*To do:*
A faithful copy of the data below is required, leaving out every picture.

[Collected data]
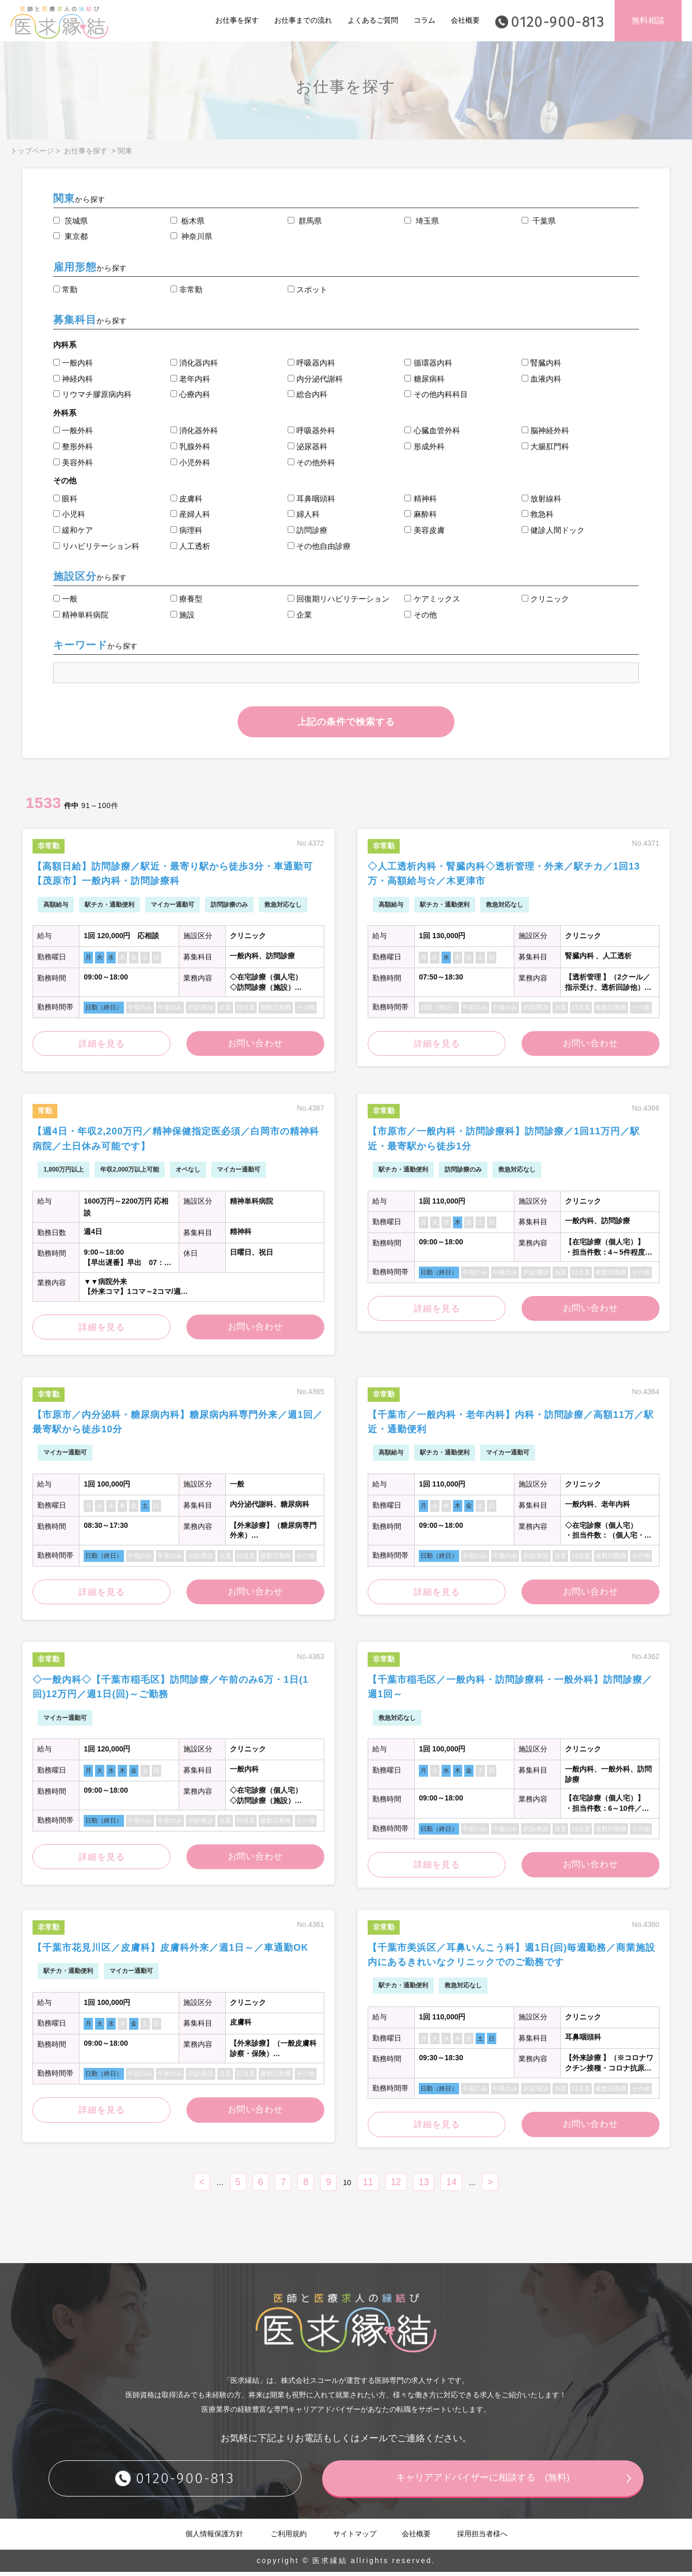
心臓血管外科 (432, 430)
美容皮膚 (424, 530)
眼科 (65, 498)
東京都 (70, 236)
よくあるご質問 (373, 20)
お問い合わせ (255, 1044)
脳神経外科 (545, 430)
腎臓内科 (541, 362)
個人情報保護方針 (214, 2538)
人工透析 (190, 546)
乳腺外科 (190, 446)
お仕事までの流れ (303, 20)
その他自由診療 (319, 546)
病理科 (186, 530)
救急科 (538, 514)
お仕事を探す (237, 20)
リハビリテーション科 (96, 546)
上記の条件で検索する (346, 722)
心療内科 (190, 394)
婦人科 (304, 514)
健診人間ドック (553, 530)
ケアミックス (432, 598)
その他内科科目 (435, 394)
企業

*Solution:*
心臓血管外科 (432, 430)
美容皮膚 (424, 530)
眼科 (65, 498)
東京都 (70, 236)
よくあるご質問 (373, 20)
お問い合わせ (255, 1044)
脳神経外科 (545, 430)
腎臓内科 (541, 362)
個人情報保護方針 (214, 2538)
人工透析 (190, 546)
乳腺外科 (190, 446)
お仕事までの流れ (303, 20)
その他自由診療 (319, 546)
病理科 (186, 530)
救急科 (538, 514)
お仕事を探す (237, 20)
リハビリテーション科 (96, 546)
上記の条件で検索する (346, 722)
心療内科 (190, 394)
婦人科 (304, 514)
健診人間ドック (553, 530)
ケアミックス (432, 598)
その他内科科目 (435, 394)
企業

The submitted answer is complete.